The results: (Please check the "MAX" temps in realtemp, not the current ones!)

Before: 91C max





After: 72C max






So a 20C drop, with an old beaten up H80 AIO water cooler. The drop would be larger with a better cooler, or a higher overclock/more volts.


----------



## Sasqui (Sep 7, 2017)

Mussels said:


> Disclaimer: I am not responsible for any damage you to to yourself, or your CPU copying this.
> 
> I had to clean blood off my CPU, so this CAN go wrong doing it my way.
> 
> ...




Great results... brings back memories   I think you need to edit the title, its says 3550k


----------



## Mussels (Sep 7, 2017)

Sasqui said:


> Great results... brings back memories   I think you need to edit the title, its says 3550k



thanks, fixed. The joys of owning a CPU an hour before hacking it apart and posting about it


----------



## Kursah (Sep 7, 2017)

I did a similar process with squared off razor blades, I used a heat gun (read: wife's hair dryer) to heat the CPU before making any attempts to cut the glue. That helped make it way easier overall.

On Haswell chips you also have to be careful for a row of capacitors that Ivy Bridge's don't have, otherwise the process I did was strikingly similar on my personal rig and home server.


----------



## Mussels (Sep 7, 2017)

i totally should have thought to heat it up first, might have made it easier.

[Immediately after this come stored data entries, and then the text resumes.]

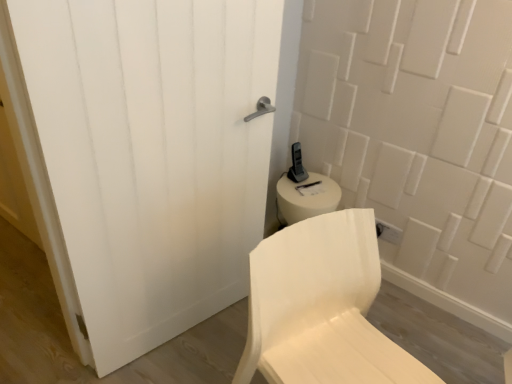 Question: Should I look upward or downward to see white matte chair at center?

Choices:
 (A) down
 (B) up

Answer: (A)

Question: Is white matte chair at center inside white matte door at center?

Choices:
 (A) no
 (B) yes

Answer: (A)

Question: From a real-world perspective, is white matte door at center below white matte chair at center?

Choices:
 (A) no
 (B) yes

Answer: (A)

Question: Is white matte door at center not close to white matte chair at center?

Choices:
 (A) no
 (B) yes

Answer: (A)

Question: Could you tell me if white matte door at center is turned towards white matte chair at center?

Choices:
 (A) yes
 (B) no

Answer: (A)

Question: Is white matte door at center placed right next to white matte chair at center?

Choices:
 (A) no
 (B) yes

i'd done this before with my 3770k so i knew there was no caps to worry about, not sure i'd use this method on haswell


----------



## infrared (Sep 7, 2017)

Nice one Mussels, de-lidding is always good fun! 

I used the vice [no hammer] method on my 6700k, worked a treat. I've de-lidded cpu's with razor blades in the past and always felt like it was a bit sketch.. Luckily we've got a brand new vice with some nice fresh dentures so i just slotted it in so it's against the lip of the heatspreader one side, a soft piece of wood on the opposite side that the pcb is against, then just basically crank it until you hear a pop and the two halves are apart, took about 30 seconds!   I'm not sure I'd give this as general advice as you need a bit of finess and care in lining it up so you don't chip the pcb, but it's not hard, I'd recommend giving it a go if you ever buy a random cpu you want to delid again! Perhaps there would be less blood?


----------



## Sasqui (Sep 7, 2017)

Kursah said:


> On Haswell chips you also have to be careful for a row of capacitors that Ivy Bridge's don't have



I noticed that too on some de-lid pics, yikes!


----------



## peche (Sep 7, 2017)

Mussels said:


> i totally should have thought to heat it up first, might have made it easier.
> 
> i'd done this before with my 3770k so i knew there was no caps to worry about, not sure i'd use this method on haswell


you will have a bigger temp drop on i7's.... did this to my 3770 so long ago, wont regret!
i love delid!


----------



## Frick (Sep 8, 2017)

A few years back I tried this on a Conroe. It didn't work.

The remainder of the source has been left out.